> To do
Starting with the line that contains "РТ просит жителей Татарстана сообщать о" and stopping after the line that contains "общественную экологическую приемную", return each line below exactly as written, with no others.

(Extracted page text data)
- - - - - - -

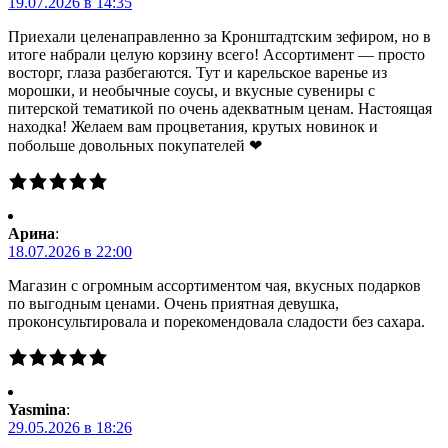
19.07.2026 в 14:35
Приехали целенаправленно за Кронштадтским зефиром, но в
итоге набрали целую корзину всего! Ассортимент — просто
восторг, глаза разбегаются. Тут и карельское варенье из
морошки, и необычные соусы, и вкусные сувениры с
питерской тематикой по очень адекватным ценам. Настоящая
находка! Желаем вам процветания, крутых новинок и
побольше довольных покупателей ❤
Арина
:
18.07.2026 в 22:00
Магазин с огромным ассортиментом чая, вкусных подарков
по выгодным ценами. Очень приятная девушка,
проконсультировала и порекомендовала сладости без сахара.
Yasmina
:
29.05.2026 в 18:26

- - - - - - -

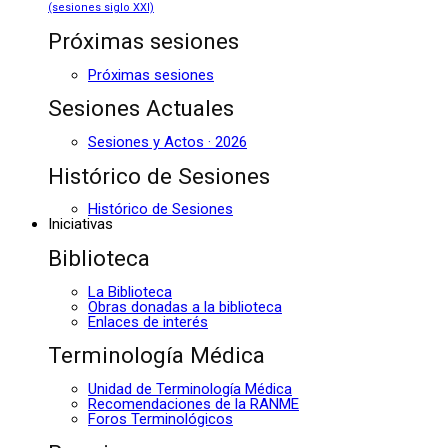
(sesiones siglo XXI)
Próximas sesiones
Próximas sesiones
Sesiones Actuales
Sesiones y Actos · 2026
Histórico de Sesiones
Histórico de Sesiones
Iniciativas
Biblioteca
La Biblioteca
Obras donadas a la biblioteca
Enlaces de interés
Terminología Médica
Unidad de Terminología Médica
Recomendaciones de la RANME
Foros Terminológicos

- - - - - - -

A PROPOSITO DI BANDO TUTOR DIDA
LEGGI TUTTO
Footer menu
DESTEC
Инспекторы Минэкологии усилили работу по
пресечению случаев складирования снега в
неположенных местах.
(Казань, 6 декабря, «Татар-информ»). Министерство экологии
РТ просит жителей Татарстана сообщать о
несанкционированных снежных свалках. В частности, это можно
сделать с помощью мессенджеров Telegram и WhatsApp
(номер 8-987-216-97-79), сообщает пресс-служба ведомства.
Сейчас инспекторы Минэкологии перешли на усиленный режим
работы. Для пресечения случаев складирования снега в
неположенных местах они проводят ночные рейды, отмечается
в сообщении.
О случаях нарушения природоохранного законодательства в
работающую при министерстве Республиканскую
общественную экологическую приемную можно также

- - - - - - -

> Answer to the problem
РТ просит жителей Татарстана сообщать о
несанкционированных снежных свалках. В частности, это можно
сделать с помощью мессенджеров Telegram и WhatsApp
(номер 8-987-216-97-79), сообщает пресс-служба ведомства.
Сейчас инспекторы Минэкологии перешли на усиленный режим
работы. Для пресечения случаев складирования снега в
неположенных местах они проводят ночные рейды, отмечается
в сообщении.
О случаях нарушения природоохранного законодательства в
работающую при министерстве Республиканскую
общественную экологическую приемную можно также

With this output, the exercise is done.